BRIEF: From the first line to the last, copy the data exactly and drop the pictures.

Dataset entries
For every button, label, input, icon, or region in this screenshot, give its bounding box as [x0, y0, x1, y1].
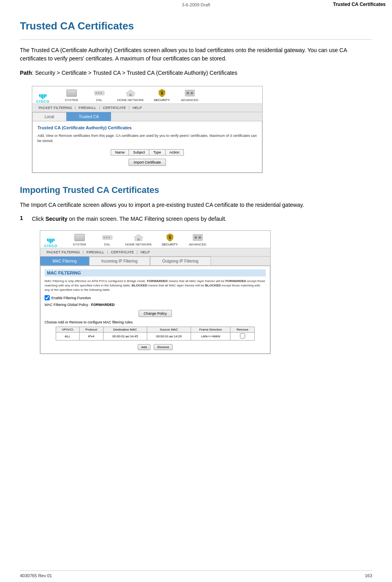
nav-advanced-label: ADVANCED — [181, 98, 199, 102]
sub-nav-certificate[interactable]: CERTIFICATE — [100, 105, 128, 111]
page-footer: 4030765 Rev 01 163 — [20, 570, 372, 578]
path-label: Path — [20, 70, 32, 76]
cisco-logo2: CISCO — [44, 239, 58, 248]
remove-button[interactable]: Remove — [154, 344, 173, 350]
nav2-dsl[interactable]: DSL — [98, 233, 117, 248]
panel-desc: Add, View or Remove certificates from th… — [37, 133, 257, 143]
cell-dest-mac: 00:00:01:ae:14:45 — [103, 333, 147, 341]
cell-src-mac: 00:00:01:ae:14:20 — [147, 333, 191, 341]
mac-col-protocol: Protocol — [79, 327, 103, 333]
cell-remove-check — [230, 333, 255, 341]
mac-configure-text: Choose Add or Remove to configure MAC fi… — [45, 320, 266, 324]
nav2-advanced[interactable]: ADVANCED — [188, 233, 208, 248]
sub2-help[interactable]: HELP — [138, 249, 152, 255]
svg-rect-3 — [100, 92, 102, 94]
svg-rect-8 — [185, 90, 195, 96]
svg-rect-12 — [103, 237, 105, 238]
nav-home-network[interactable]: HOME NETWORK — [117, 89, 144, 103]
path-value: Security > Certificate > Trusted CA > Tr… — [35, 70, 237, 76]
nav2-dsl-label: DSL — [104, 243, 111, 246]
footer-right: 163 — [365, 573, 372, 578]
nav2-home-label: HOME NETWORK — [125, 243, 152, 246]
cisco-logo: CISCO — [36, 94, 50, 103]
screenshot2: CISCO SYSTEM DSL HOME NETWORK — [40, 230, 271, 354]
cell-protocol: IPv4 — [79, 333, 103, 341]
mac-description: MAC Filtering is only effective on ATM P… — [45, 279, 266, 292]
nav-advanced[interactable]: ADVANCED — [180, 89, 200, 103]
import-cert-button[interactable]: Import Certificate — [129, 159, 166, 166]
svg-point-10 — [191, 92, 193, 94]
mac-panel-body: MAC FILTERING MAC Filtering is only effe… — [40, 266, 270, 354]
section2-desc: The Import CA certificate screen allows … — [20, 201, 372, 209]
change-policy-button[interactable]: Change Policy — [138, 310, 172, 317]
nav-security[interactable]: SECURITY — [152, 89, 172, 103]
panel-body: Trusted CA (Certificate Authority) Certi… — [32, 121, 262, 172]
sub-nav-bar: PACKET FILTERING | FIREWALL | CERTIFICAT… — [32, 104, 262, 112]
page-title: Trusted CA Certificates — [20, 20, 372, 32]
sub2-packet[interactable]: PACKET FILTERING — [44, 249, 82, 255]
nav2-security[interactable]: SECURITY — [160, 233, 180, 248]
mac-panel-tabs: MAC Filtering Incoming IP Filtering Outg… — [40, 257, 270, 266]
step1-suffix: on the main screen. The MAC Filtering sc… — [67, 216, 226, 222]
nav-security-label: SECURITY — [154, 98, 170, 102]
nav2-system[interactable]: SYSTEM — [70, 233, 90, 248]
mac-action-row: Add Remove — [45, 343, 266, 350]
cisco-nav-bar2: CISCO SYSTEM DSL HOME NETWORK — [40, 231, 270, 248]
sub2-certificate[interactable]: CERTIFICATE — [108, 249, 136, 255]
tab-incoming-ip[interactable]: Incoming IP Filtering — [89, 257, 150, 265]
tab-local[interactable]: Local — [32, 112, 66, 121]
svg-rect-5 — [129, 94, 132, 96]
add-button[interactable]: Add — [138, 344, 150, 350]
tab-mac-filtering[interactable]: MAC Filtering — [40, 257, 89, 265]
screenshot1: CISCO SYSTEM DSL HOME NETWORK — [32, 86, 263, 173]
mac-col-frame-dir: Frame Direction — [191, 327, 230, 333]
svg-rect-16 — [137, 238, 140, 241]
enable-filter-checkbox[interactable] — [45, 295, 50, 300]
step1-text: Click Security on the main screen. The M… — [32, 215, 226, 223]
cisco-logo-text2: CISCO — [44, 244, 58, 248]
nav-dsl-label: DSL — [96, 98, 103, 102]
svg-point-9 — [187, 92, 189, 94]
sub-nav-help[interactable]: HELP — [130, 105, 144, 111]
remove-checkbox[interactable] — [240, 333, 245, 339]
footer-left: 4030765 Rev 01 — [20, 573, 52, 578]
nav-system-label: SYSTEM — [65, 98, 78, 102]
cell-vpi: ALL — [56, 333, 79, 341]
enable-filter-label: Enable Filtering Function — [51, 296, 91, 300]
step1-bold: Security — [45, 216, 67, 222]
nav-home-label: HOME NETWORK — [117, 98, 144, 102]
sub2-firewall[interactable]: FIREWALL — [84, 249, 107, 255]
svg-rect-1 — [96, 92, 97, 94]
svg-rect-19 — [193, 234, 203, 241]
nav-dsl[interactable]: DSL — [90, 89, 109, 103]
sub-nav-packet[interactable]: PACKET FILTERING — [36, 105, 74, 111]
nav2-home[interactable]: HOME NETWORK — [125, 233, 152, 248]
path-text: Path: Security > Certificate > Trusted C… — [20, 68, 372, 77]
col-subject: Subject — [129, 149, 149, 155]
svg-rect-13 — [106, 237, 107, 238]
section-label: Trusted CA Certificates — [333, 2, 386, 7]
svg-rect-14 — [108, 237, 110, 238]
step1: 1 Click Security on the main screen. The… — [20, 215, 372, 223]
col-action: Action — [165, 149, 183, 155]
cert-table: Name Subject Type Action — [111, 149, 184, 156]
section2-heading: Importing Trusted CA Certificates — [20, 185, 372, 195]
tab-trusted-ca[interactable]: Trusted CA — [66, 112, 111, 121]
nav2-system-label: SYSTEM — [73, 243, 86, 246]
mac-policy-row: MAC Filtering Global Policy : FORWARDED — [45, 303, 266, 307]
mac-col-vpi: VPI/VCI — [56, 327, 79, 333]
mac-table: VPI/VCI Protocol Destination MAC Source … — [56, 327, 255, 341]
tab-outgoing-ip[interactable]: Outgoing IP Filtering — [150, 257, 211, 265]
mac-col-src-mac: Source MAC — [147, 327, 191, 333]
enable-filter-row: Enable Filtering Function — [45, 295, 266, 300]
mac-table-row: ALL IPv4 00:00:01:ae:14:45 00:00:01:ae:1… — [56, 333, 254, 341]
svg-point-21 — [199, 236, 201, 239]
step1-prefix: Click — [32, 216, 45, 222]
sub-nav-firewall[interactable]: FIREWALL — [76, 105, 99, 111]
cell-frame-dir: LAN<=>WAN — [191, 333, 230, 341]
col-name: Name — [111, 149, 129, 155]
mac-section-title: MAC FILTERING — [45, 269, 266, 276]
nav-system[interactable]: SYSTEM — [62, 89, 82, 103]
policy-value: FORWARDED — [91, 303, 115, 307]
mac-col-remove: Remove — [230, 327, 255, 333]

RESPONSE TO THIS EXERCISE:
For every button, label, input, icon, or region in this screenshot, give its bounding box as [x0, y0, x1, y1].
nav-advanced-label: ADVANCED — [181, 98, 199, 102]
sub-nav-certificate[interactable]: CERTIFICATE — [100, 105, 128, 111]
page-footer: 4030765 Rev 01 163 — [20, 570, 372, 578]
path-label: Path — [20, 70, 32, 76]
cisco-logo2: CISCO — [44, 239, 58, 248]
remove-button[interactable]: Remove — [154, 344, 173, 350]
nav2-dsl[interactable]: DSL — [98, 233, 117, 248]
panel-desc: Add, View or Remove certificates from th… — [37, 133, 257, 143]
cell-dest-mac: 00:00:01:ae:14:45 — [103, 333, 147, 341]
cell-src-mac: 00:00:01:ae:14:20 — [147, 333, 191, 341]
mac-col-protocol: Protocol — [79, 327, 103, 333]
cell-remove-check — [230, 333, 255, 341]
mac-configure-text: Choose Add or Remove to configure MAC fi… — [45, 320, 266, 324]
nav2-advanced[interactable]: ADVANCED — [188, 233, 208, 248]
sub2-help[interactable]: HELP — [138, 249, 152, 255]
svg-rect-3 — [100, 92, 102, 94]
svg-rect-8 — [185, 90, 195, 96]
svg-rect-12 — [103, 237, 105, 238]
nav-home-network[interactable]: HOME NETWORK — [117, 89, 144, 103]
path-value: Security > Certificate > Trusted CA > Tr… — [35, 70, 237, 76]
nav2-dsl-label: DSL — [104, 243, 111, 246]
footer-right: 163 — [365, 573, 372, 578]
nav2-home-label: HOME NETWORK — [125, 243, 152, 246]
cisco-logo: CISCO — [36, 94, 50, 103]
screenshot2: CISCO SYSTEM DSL HOME NETWORK — [40, 230, 271, 354]
cell-protocol: IPv4 — [79, 333, 103, 341]
mac-description: MAC Filtering is only effective on ATM P… — [45, 279, 266, 292]
nav-advanced[interactable]: ADVANCED — [180, 89, 200, 103]
import-cert-button[interactable]: Import Certificate — [129, 159, 166, 166]
svg-point-10 — [191, 92, 193, 94]
mac-panel-body: MAC FILTERING MAC Filtering is only effe… — [40, 266, 270, 354]
section2-desc: The Import CA certificate screen allows … — [20, 201, 372, 209]
change-policy-button[interactable]: Change Policy — [138, 310, 172, 317]
nav-security[interactable]: SECURITY — [152, 89, 172, 103]
panel-body: Trusted CA (Certificate Authority) Certi… — [32, 121, 262, 172]
sub-nav-bar: PACKET FILTERING | FIREWALL | CERTIFICAT… — [32, 104, 262, 112]
page-title: Trusted CA Certificates — [20, 20, 372, 32]
sub2-packet[interactable]: PACKET FILTERING — [44, 249, 82, 255]
nav2-security[interactable]: SECURITY — [160, 233, 180, 248]
mac-panel-tabs: MAC Filtering Incoming IP Filtering Outg… — [40, 257, 270, 266]
step1-suffix: on the main screen. The MAC Filtering sc… — [67, 216, 226, 222]
nav-security-label: SECURITY — [154, 98, 170, 102]
nav2-system[interactable]: SYSTEM — [70, 233, 90, 248]
mac-action-row: Add Remove — [45, 343, 266, 350]
cisco-nav-bar2: CISCO SYSTEM DSL HOME NETWORK — [40, 231, 270, 248]
sub2-certificate[interactable]: CERTIFICATE — [108, 249, 136, 255]
tab-incoming-ip[interactable]: Incoming IP Filtering — [89, 257, 150, 265]
tab-local[interactable]: Local — [32, 112, 66, 121]
svg-rect-5 — [129, 94, 132, 96]
add-button[interactable]: Add — [138, 344, 150, 350]
tab-mac-filtering[interactable]: MAC Filtering — [40, 257, 89, 265]
screenshot1: CISCO SYSTEM DSL HOME NETWORK — [32, 86, 263, 173]
mac-col-frame-dir: Frame Direction — [191, 327, 230, 333]
svg-rect-16 — [137, 238, 140, 241]
enable-filter-checkbox[interactable] — [45, 295, 50, 300]
step1-text: Click Security on the main screen. The M… — [32, 215, 226, 223]
cisco-logo-text2: CISCO — [44, 244, 58, 248]
nav-dsl-label: DSL — [96, 98, 103, 102]
svg-point-9 — [187, 92, 189, 94]
sub-nav-help[interactable]: HELP — [130, 105, 144, 111]
remove-checkbox[interactable] — [240, 333, 245, 339]
footer-left: 4030765 Rev 01 — [20, 573, 52, 578]
nav-system-label: SYSTEM — [65, 98, 78, 102]
cell-vpi: ALL — [56, 333, 79, 341]
enable-filter-label: Enable Filtering Function — [51, 296, 91, 300]
step1-bold: Security — [45, 216, 67, 222]
nav-home-label: HOME NETWORK — [117, 98, 144, 102]
sub2-firewall[interactable]: FIREWALL — [84, 249, 107, 255]
svg-rect-1 — [96, 92, 97, 94]
svg-rect-19 — [193, 234, 203, 241]
nav-dsl[interactable]: DSL — [90, 89, 109, 103]
sub-nav-packet[interactable]: PACKET FILTERING — [36, 105, 74, 111]
nav2-home[interactable]: HOME NETWORK — [125, 233, 152, 248]
path-text: Path: Security > Certificate > Trusted C… — [20, 68, 372, 77]
col-subject: Subject — [129, 149, 149, 155]
svg-rect-13 — [106, 237, 107, 238]
section-label: Trusted CA Certificates — [333, 2, 386, 7]
svg-rect-14 — [108, 237, 110, 238]
step1: 1 Click Security on the main screen. The… — [20, 215, 372, 223]
col-action: Action — [165, 149, 183, 155]
cert-table: Name Subject Type Action — [111, 149, 184, 156]
section2-heading: Importing Trusted CA Certificates — [20, 185, 372, 195]
tab-trusted-ca[interactable]: Trusted CA — [66, 112, 111, 121]
nav2-system-label: SYSTEM — [73, 243, 86, 246]
mac-policy-row: MAC Filtering Global Policy : FORWARDED — [45, 303, 266, 307]
mac-col-vpi: VPI/VCI — [56, 327, 79, 333]
mac-table: VPI/VCI Protocol Destination MAC Source … — [56, 327, 255, 341]
tab-outgoing-ip[interactable]: Outgoing IP Filtering — [150, 257, 211, 265]
mac-col-src-mac: Source MAC — [147, 327, 191, 333]
enable-filter-row: Enable Filtering Function — [45, 295, 266, 300]
mac-table-row: ALL IPv4 00:00:01:ae:14:45 00:00:01:ae:1… — [56, 333, 254, 341]
svg-point-21 — [199, 236, 201, 239]
step1-prefix: Click — [32, 216, 45, 222]
sub-nav-firewall[interactable]: FIREWALL — [76, 105, 99, 111]
cell-frame-dir: LAN<=>WAN — [191, 333, 230, 341]
col-name: Name — [111, 149, 129, 155]
mac-section-title: MAC FILTERING — [45, 269, 266, 276]
nav-system[interactable]: SYSTEM — [62, 89, 82, 103]
policy-value: FORWARDED — [91, 303, 115, 307]
mac-col-remove: Remove — [230, 327, 255, 333]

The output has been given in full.